En six décennies, plus de neuf millions de personnes, soit près de 10 % de la population colombienne, ont souffert directement du conflit, pour la plupart déplacées par la violence.

Les négociations de paix fructueuses visaient à leur donner de la visibilité à la Chambre basse pendant deux périodes législatives, chacune d'une durée de quatre ans.

Lors d'élections ponctuées de violences dans des régions reculées, près de 400 candidats se sont présentés aux sièges dits de la paix.

Au moins cinq des 16 élus sont la cible de plaintes qui pourraient entraîner la perte de leur investiture.

« Certains noms » des nouveaux membres du Congrès « sont peu édifiants » et « au moins ils sont controversés pour de nombreuses victimes du pays, c'est une réalité indéniable », a déclaré Javi López, chef de la mission d'observation électorale de l'Union européenne (UE) en Colombie.

Il y a « des phénomènes d'ingérence, la pénétration des partis politiques dans ces sièges ou l'influence de groupes armés », a-t-il ajouté.

La gauche a fait une avancée historique dans les législatures face au déclin de l'aile droite qui a toujours dirigé le pays.

-Fils d'un paramilitaire-

Parmi les principaux répondants figure Jorge Tovar, fils de « Jorge 40 », un paramilitaire redouté extradé vers les États-Unis, où il a été reconnu coupable de trafic de drogue.

Le leader des droits humains et avocat a été élu au siège d'un représentant des victimes dans une région du nord du pays où des escouades d'extrême droite ont semé la terreur.
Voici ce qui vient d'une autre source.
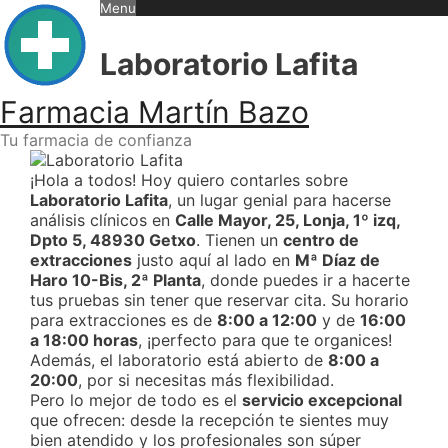
Skip
Menu
to
content
Laboratorio Lafita
Farmacia Martín Bazo
Tu farmacia de confianza
¡Hola a todos! Hoy quiero contarles sobre
Laboratorio Lafita
, un lugar genial para hacerse
análisis clínicos en
Calle Mayor, 25, Lonja, 1º izq,
Dpto 5, 48930 Getxo
. Tienen un
centro de
extracciones
justo aquí al lado en
Mª Díaz de
Haro 10-Bis, 2ª Planta
, donde puedes ir a hacerte
tus pruebas sin tener que reservar cita. Su horario
para extracciones es de
8:00 a 12:00
y de
16:00
a 18:00 horas
, ¡perfecto para que te organices!
Además, el laboratorio está abierto de
8:00 a
20:00
, por si necesitas más flexibilidad.
Pero lo mejor de todo es el
servicio excepcional
que ofrecen: desde la recepción te sientes muy
bien atendido y los profesionales son súper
Son père, l'ancien paramilitaire Rodrigo Tovar, fait face à des dizaines de poursuites pour des massacres et des déplacements perpétués lors de son combat dans le sang et le feu contre des guérilleros de gauche.
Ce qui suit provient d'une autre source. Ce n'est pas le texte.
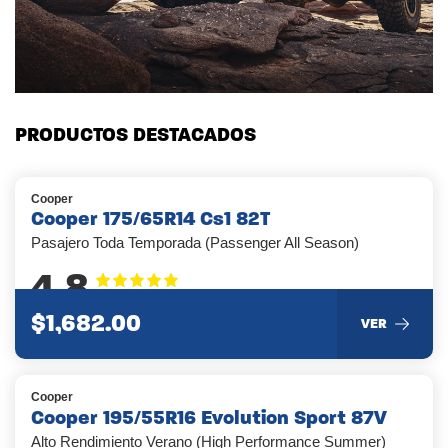
PRODUCTOS DESTACADOS
Cooper
Cooper 175/65R14 Cs1 82T
Pasajero Toda Temporada (Passenger All Season)
4.8
$1,682.00
VER
Cooper
Cooper 195/55R16 Evolution Sport 87V
Alto Rendimiento Verano (High Performance Summer)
« Je suis peut-être la première victime de mon père », a déclaré le député actuel dans une interview à Caracol TV.

« J'ai perdu des proches à cause de la violence, j'ai été kidnappé par des proches, j'ai dû quitter mon pays », s'est-il défendu.

Selon l'analyste Cabezas, les rivaux politiques de Tovar ont dénoncé les menaces qui les empêchaient de passer à la campagne, alors qu'il « se déplaçait plus calmement dans la région ».
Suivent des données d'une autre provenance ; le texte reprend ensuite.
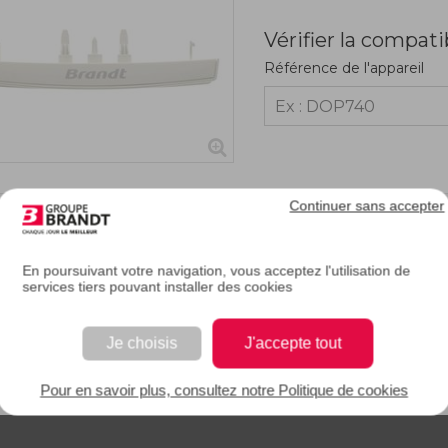
Vérifier la compati
Référence de l'appareil
Continuer sans accepter
RIPTION
En poursuivant votre navigation, vous acceptez l'utilisation de
services tiers pouvant installer des cookies
 poignée de votre lave-linge est abîmée ou cassée, vous pouvez la remplacer faci
Je choisis
J'accepte tout
 EAN : 3251430260534
Pour en savoir plus, consultez notre Politique de cookies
En outre, des doutes subsistent quant à leur accréditation en tant que victime par l'entité chargée de donner les garanties.

Tovar remporte le siège avec plus de 97% du décompte et près du double des voix de son adversaire le plus immédiat.

-Autres suspects-

« Le sentiment des victimes est un sentiment de frustration », a souligné la porte-parole d'Indepaz, ajoutant que, bien que certains « leaders légitimes » des populations touchées par le conflit aient été élus, davantage de « supervision et de représentativité » étaient nécessaires.

Au milieu de la recrudescence de violence qui a suivi l'accord de paix, au moins une douzaine de candidats ont démissionné de leur siège avant les élections en raison de la peur ou du manque de garanties. Aucun n'a reçu l'argent promis pour les financer, selon les organisations de victimes.

Indepaz a mis la loupe sur quatre autres membres du Congrès élus dans les circonscriptions de paix.

Dans le Chocó (ouest), le deuxième département avec la plus grande population d'origine afro (337 696 habitants) et la plus pauvre (68 %), a remporté un avocat nommé pour avoir des liens avec des mafias politiques, avoir acheté des voix et même ne pas vivre dans la région. James Hermenegildo Mosquera a obtenu l'accréditation en tant que victime plus rapidement que d'habitude, selon Indepaz.

Dans le sud-ouest du pays, Jhon Fredy Nuñez l'a emporté, homme politique endurci et allié des militants condamné pour ses liens avec les paramilitaires, tandis que dans le sud de Cordoue (nord) Leonor Palencia, le cousin du gouverneur et dénoncé pour achat de voix, a remporté les élections.

Et à Tolima (centre-ouest), le vainqueur a été Haiver Rincón, un record des conservateurs pour l'un des partis traditionnels de Colombie.

L'Unité pour les victimes, l'entité publique chargée d'approuver les candidats aux sièges de la paix, a assuré qu'elle agissait dans le cadre des prémisses de la « bonne foi et innocence » des candidats. « Mais nous serons prêts à respecter toute décision » si les allégations sont vérifiées, a déclaré à l'AFP Ramón Rodríguez, responsable de l'agence.